Together, these data indicate that there is most likely a trade-off between age and MD duration in SC-raised animals: in younger mice, shorter MDs are sufficient to induce significant OD shifts. In contrast, older SC-raised mice need considerably extended MD duration to display OD plasticity. These long MD times can be shortened after specific environmental and behavioral interventions such as, e.g., previous MD at young ages (Hofer et al., 2006), raising animals in an enriched environment (Sale et al., 2007; Greifzu et al., 2014), voluntary running (Kalogeraki et al., 2014), forced visual stimulation (Matthies et al., 2013), and dark exposure (He et al., 2006; Stodieck et al., 2014).
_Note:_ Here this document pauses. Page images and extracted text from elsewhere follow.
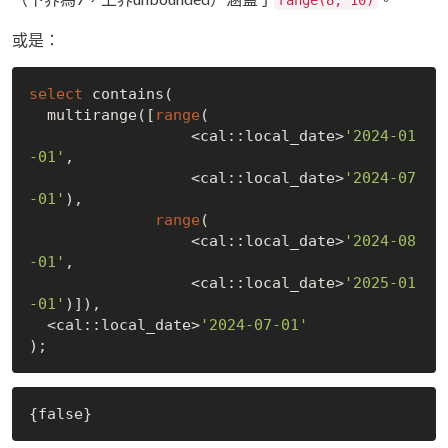
range(8, 10)
或是：
select
 contains(

  multirange([
range
(

                  <cal::local_date>
'2024-01
-01'
,

                  <cal::local_date>
'2024-07
-01'
),

range
(

                  <cal::local_date>
'2024-08
-01'
,

                  <cal::local_date>
'2025-01
-01'
)]),

  <cal::local_date>
'2024-07-01'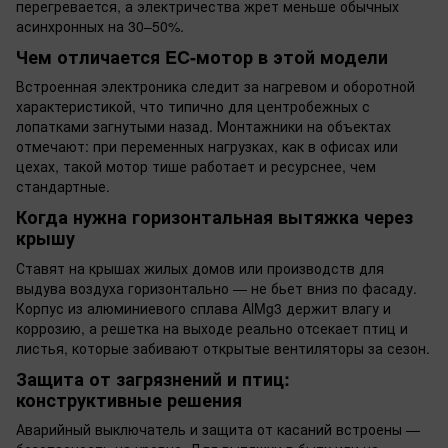
перегревается, а электричества жрет меньше обычных
асинхронных на 30–50%.
Чем отличается EC-мотор в этой модели
Встроенная электроника следит за нагревом и оборотной
характеристикой, что типично для центробежных с
лопатками загнутыми назад. Монтажники на объектах
отмечают: при переменных нагрузках, как в офисах или
цехах, такой мотор тише работает и ресурснее, чем
стандартные.
Когда нужна горизонтальная вытяжка через
крышу
Ставят на крышах жилых домов или производств для
выдува воздуха горизонтально — не бьет вниз по фасаду.
Корпус из алюминиевого сплава AlMg3 держит влагу и
коррозию, а решетка на выходе реально отсекает птиц и
листья, которые забивают открытые вентиляторы за сезон.
Защита от загрязнений и птиц:
конструктивные решения
Аварийный выключатель и защита от касаний встроены —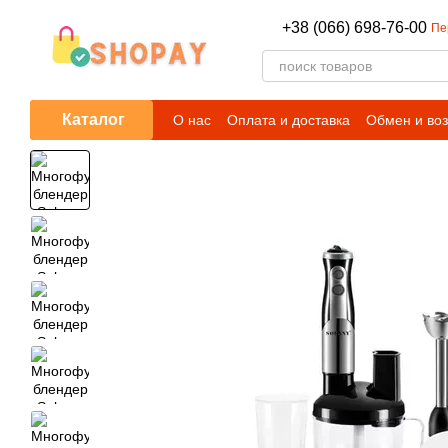
Перейти к основному контенту
+38 (066) 698-76-00
Пе
Каталог
О нас
Оплата и доставка
Обмен и воз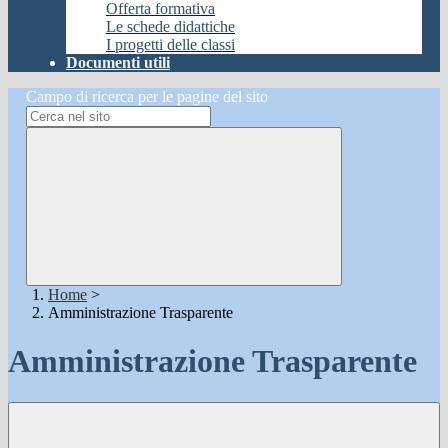
Offerta formativa
Le schede didattiche
I progetti delle classi
Documenti utili
Campo di ricerca per le pagine del sito
Home
>
Amministrazione Trasparente
Amministrazione Trasparente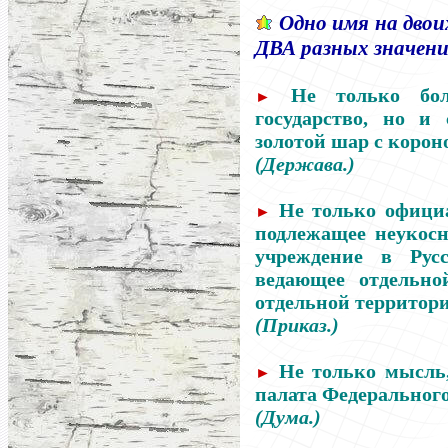
Одно имя на двои
ДВА
разных значени
Не только боль
►
государство, но и
золотой шар с корон
(Держава.)
Не только официа
►
подлежащее неукосн
учреждение в Русс
ведающее отдельно
отдельной территори
(Приказ.)
Не только мысль
►
палата Федерального
(Дума.)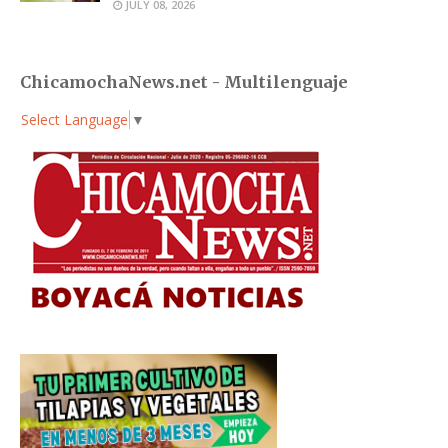
JULY 08, 2026
ChicamochaNews.net - Multilenguaje
Select Language
▼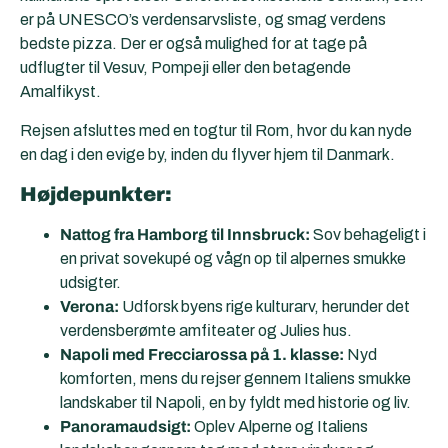
er på UNESCO’s verdensarvsliste, og smag verdens
bedste pizza. Der er også mulighed for at tage på
udflugter til Vesuv, Pompeji eller den betagende
Amalfikyst.
Rejsen afsluttes med en togtur til Rom, hvor du kan nyde
en dag i den evige by, inden du flyver hjem til Danmark.
Højdepunkter:
Nattog fra Hamborg til Innsbruck:
Sov behageligt i
en privat sovekupé og vågn op til alpernes smukke
udsigter.
Verona:
Udforsk byens rige kulturarv, herunder det
verdensberømte amfiteater og Julies hus.
Napoli med Frecciarossa på 1. klasse:
Nyd
komforten, mens du rejser gennem Italiens smukke
landskaber til Napoli, en by fyldt med historie og liv.
Panoramaudsigt:
Oplev Alperne og Italiens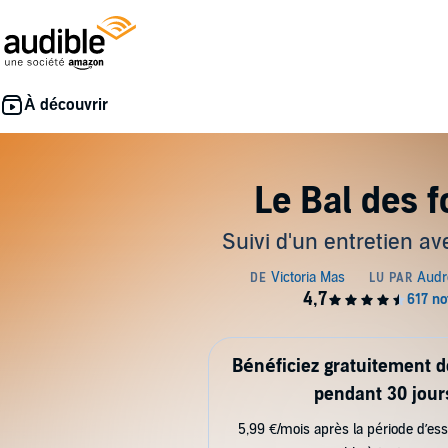
Le Bal des f
Suivi d'un entretien ave
Bénéficiez gratuitement 
pendant 30 jour
5,99 €/mois après la période d’ess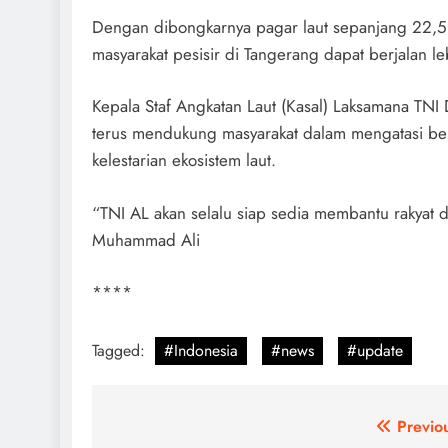
Dengan dibongkarnya pagar laut sepanjang 22,5 k
masyarakat pesisir di Tangerang dapat berjalan le
Kepala Staf Angkatan Laut (Kasal) Laksamana T
terus mendukung masyarakat dalam mengatasi be
kelestarian ekosistem laut.
“TNI AL akan selalu siap sedia membantu rakyat
Muhammad Ali
****
Tagged:
#Indonesia
#news
#update
Post
Previo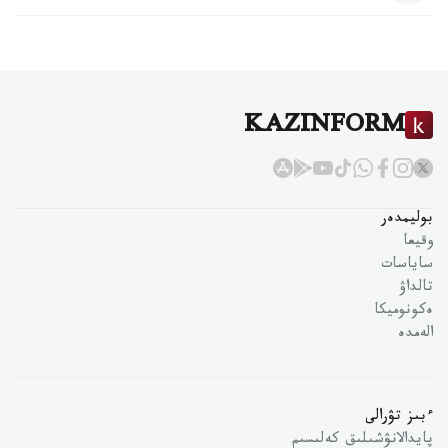
KAZINFORM
بوليمدەر
وقيعا
ساياسات
تالداۋ
ەكونوميكا
الەمدە
ءبىز تۋرالى
پايدالانۋشىلىق كەلىسىم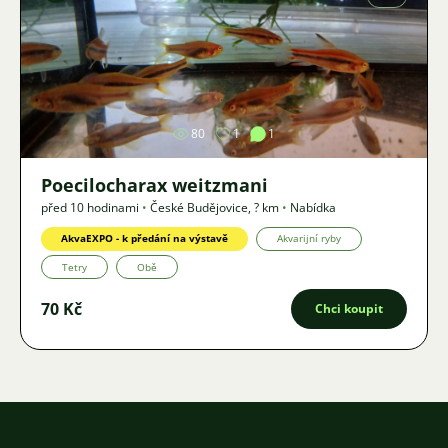
Obrázek
80
1
1
Poecilocharax weitzmani
před 10 hodinami
•
České Budějovice
,
? km
•
Nabídka
AkvaEXPO - k předání na výstavě
Akvarijní ryby
Tetry
Obě
70 Kč
Chci koupit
Summarizing, our data clearly show that mouse VA can increase dramatically if visual stimuli gain behavioral importance. Individual animals can even reach VA values in and even beyond the rat range of VAs. In contrast to OPT measurements, that show increased open eye spatial frequency thresholds after MD, monocular VA of the same mice did not increase in the VWT. However, VA increased after reopening of the previously deprived eye and continued VWT training. The comparison of optomotry and VWT-measured values thus further indicates that the two commonly used mouse vision tests measure different parameters of mouse spatial vision, and that quantified values can totally dissociate. Finally, and surprisingly, long-term MD can induce OD plasticity also in SC-raised adult mice (≥P177), and there were some indications that OD shifts in VWT-trained SC mice might be mediated primarily by reductions in deprived eye responses in V1.